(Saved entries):
>>>

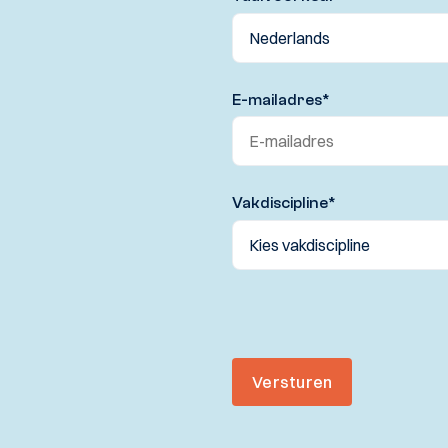
E-mailadres
*
Vakdiscipline
*
Versturen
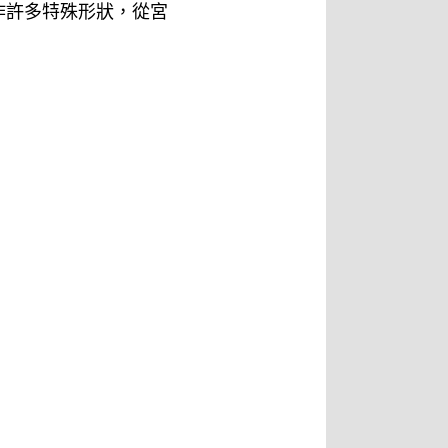
作許多特殊形狀，從宮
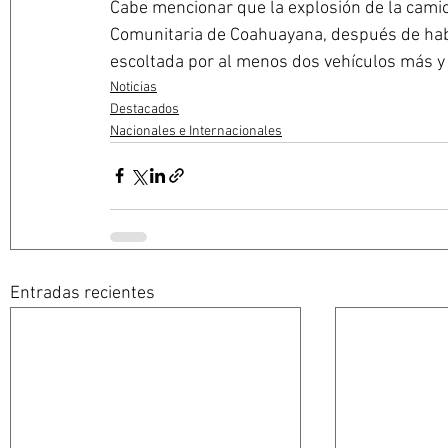
Cabe mencionar que la explosión de la camione
Comunitaria de Coahuayana, después de hab
escoltada por al menos dos vehículos más y 
Noticias
Destacados
Nacionales e Internacionales
Entradas recientes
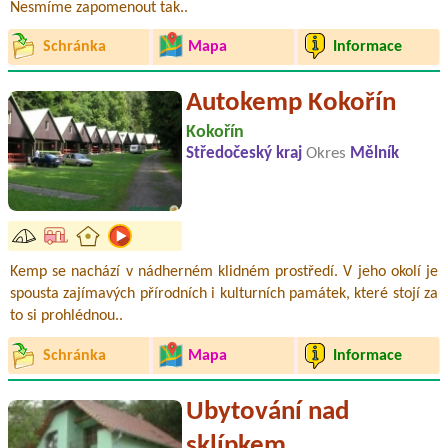
Nesmíme zapomenout tak..
Schránka
Mapa
Informace
Autokemp Kokořín
Kokořín
Středočeský kraj
Okres
Mělník
Kemp se nachází v nádherném klidném prostředí. V jeho okolí je
spousta zajímavých přírodních i kulturních památek, které stojí za
to si prohlédnou..
Schránka
Mapa
Informace
Ubytování nad
sklípkem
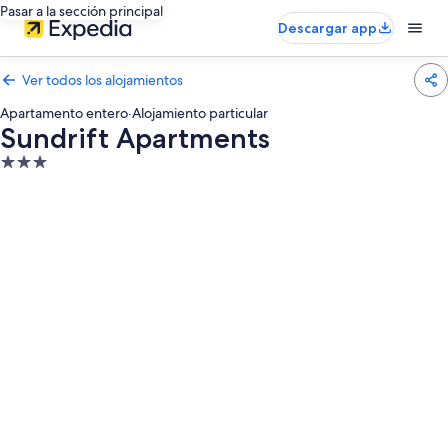
Pasar a la sección principal
Descargar app
Ver todos los alojamientos
Apartamento entero
·
Alojamiento particular
Sundrift Apartments
Alojamiento
de
3.0 estrellas
Galería
de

<<<

(Your assignment): Retype exactly, please, the span from the line holding "to si prohlédnou.." through the closing line of the data, both ends included, without the pictures.

(Task output):
to si prohlédnou..
Schránka
Mapa
Informace
Ubytování nad
sklípkem
Pasar a la sección principal
Descargar app
Ver todos los alojamientos
Apartamento entero
·
Alojamiento particular
Sundrift Apartments
Alojamiento
de
3.0 estrellas
Galería
de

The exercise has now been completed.